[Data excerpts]
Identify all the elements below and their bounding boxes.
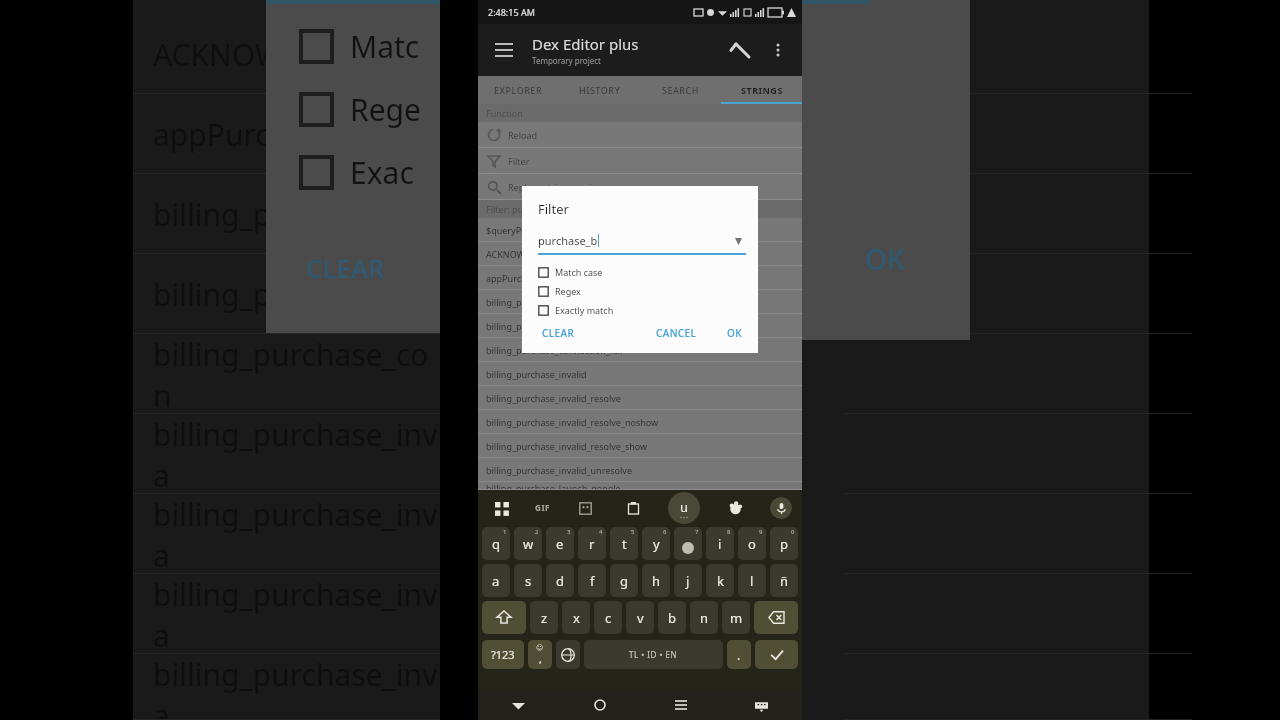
button[interactable]: b	[658, 601, 686, 634]
button[interactable]: EXPLORER	[478, 76, 559, 104]
button[interactable]: billing_purchase_connection_fail	[478, 338, 802, 362]
staticText: f	[590, 572, 595, 590]
button[interactable]: Recent apps	[640, 690, 721, 720]
button[interactable]: HISTORY	[559, 76, 640, 104]
button[interactable]: k	[706, 564, 734, 597]
staticText: billing_purchase_invalid	[486, 368, 587, 380]
button[interactable]: ñ	[770, 564, 798, 597]
button[interactable]: Hide keyboard	[478, 690, 559, 720]
button[interactable]: billing_purchase_invalid_resolve_show	[478, 434, 802, 458]
button[interactable]: Change language	[556, 640, 580, 669]
staticText: CLEAR	[542, 326, 575, 340]
button[interactable]: billing_purchase_cancel	[478, 290, 802, 314]
button[interactable]: Enter	[755, 640, 798, 669]
button[interactable]: Stickers	[572, 495, 598, 521]
button[interactable]: l	[738, 564, 766, 597]
button[interactable]: g	[610, 564, 638, 597]
button[interactable]: z	[530, 601, 558, 634]
staticText: GIF	[535, 502, 551, 513]
button[interactable]: .	[727, 640, 751, 669]
button[interactable]: STRINGS	[721, 76, 802, 104]
button[interactable]: Regex	[538, 285, 581, 297]
button[interactable]: $queryPurchaseHistoryAsync	[478, 218, 802, 242]
button[interactable]: Build	[722, 32, 758, 68]
button[interactable]: q	[482, 527, 510, 560]
button[interactable]: y	[642, 527, 670, 560]
button[interactable]: Home	[559, 690, 640, 720]
staticText: Temporary project	[532, 55, 601, 66]
staticText: .	[737, 647, 741, 663]
button[interactable]: Match case	[538, 266, 603, 278]
button[interactable]: s	[514, 564, 542, 597]
button[interactable]: Toolbar	[488, 495, 514, 521]
button[interactable]: billing_purchase_launch_google	[478, 482, 802, 490]
button[interactable]: Voice input	[770, 497, 792, 519]
button[interactable]: appPurchase	[478, 266, 802, 290]
button[interactable]: CLEAR	[538, 323, 579, 343]
staticText: 1	[503, 528, 507, 536]
button[interactable]: ?123	[482, 640, 524, 669]
staticText: e	[556, 535, 564, 553]
staticText: ñ	[780, 572, 789, 590]
button[interactable]: Clipboard	[620, 495, 646, 521]
button[interactable]: ACKNOWLEDGE_PURCHASE	[478, 242, 802, 266]
button[interactable]: u	[668, 492, 700, 524]
button[interactable]: CANCEL	[652, 323, 701, 343]
staticText: billing_purchase_cancel	[486, 296, 586, 308]
button[interactable]: Show suggestions	[730, 233, 746, 249]
staticText: 9	[759, 528, 763, 536]
button[interactable]: x	[562, 601, 590, 634]
button[interactable]: w	[514, 527, 542, 560]
button[interactable]: a	[482, 564, 510, 597]
button[interactable]: j	[674, 564, 702, 597]
button[interactable]: n	[690, 601, 718, 634]
button[interactable]: billing_purchase_complete	[478, 314, 802, 338]
staticText: HISTORY	[579, 84, 621, 96]
staticText: billing_purchase_complete	[486, 320, 599, 332]
button[interactable]: p	[770, 527, 798, 560]
button[interactable]: f	[578, 564, 606, 597]
staticText: Dex Editor plus	[532, 34, 639, 54]
button[interactable]: billing_purchase_invalid	[478, 362, 802, 386]
button[interactable]: u	[674, 527, 702, 560]
staticText: 4	[599, 528, 603, 536]
button[interactable]: t	[610, 527, 638, 560]
button[interactable]: Reload	[478, 122, 802, 148]
button[interactable]: Emoji and comma	[528, 640, 552, 669]
button[interactable]: Switch keyboard	[721, 690, 802, 720]
button[interactable]: h	[642, 564, 670, 597]
staticText: p	[780, 535, 788, 553]
button[interactable]: Replace string preview	[478, 174, 802, 200]
staticText: b	[668, 609, 676, 627]
staticText: v	[637, 609, 644, 627]
button[interactable]: o	[738, 527, 766, 560]
staticText: m	[730, 609, 743, 627]
button[interactable]: v	[626, 601, 654, 634]
staticText: c	[605, 609, 612, 627]
button[interactable]: d	[546, 564, 574, 597]
staticText: 2	[535, 528, 539, 536]
button[interactable]: Backspace	[754, 601, 798, 634]
button[interactable]: billing_purchase_invalid_unresolve	[478, 458, 802, 482]
button[interactable]: m	[722, 601, 750, 634]
staticText: w	[523, 535, 534, 553]
button[interactable]: c	[594, 601, 622, 634]
button[interactable]: e	[546, 527, 574, 560]
button[interactable]: SEARCH	[640, 76, 721, 104]
staticText: OK	[727, 326, 742, 340]
button[interactable]: Emoji	[722, 495, 748, 521]
button[interactable]: billing_purchase_invalid_resolve	[478, 386, 802, 410]
button[interactable]: billing_purchase_invalid_resolve_noshow	[478, 410, 802, 434]
button[interactable]: Shift	[482, 601, 526, 634]
button[interactable]: i	[706, 527, 734, 560]
staticText: CANCEL	[656, 326, 697, 340]
button[interactable]: Exactly match	[538, 304, 614, 316]
button[interactable]: Filter	[478, 148, 802, 174]
button[interactable]: TL • ID • EN	[584, 640, 723, 669]
staticText: billing_purchase_invalid_resolve_show	[486, 440, 648, 452]
button[interactable]: Open navigation drawer	[486, 32, 522, 68]
button[interactable]: OK	[723, 323, 746, 343]
staticText: CLEAR	[306, 250, 385, 285]
button[interactable]: r	[578, 527, 606, 560]
button[interactable]: More options	[760, 32, 796, 68]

# Exercise goal
Copy each line of the data that includes the word "Emoji".

# Exercise output
button[interactable]: Emoji and comma	[528, 640, 552, 669]
button[interactable]: Emoji	[722, 495, 748, 521]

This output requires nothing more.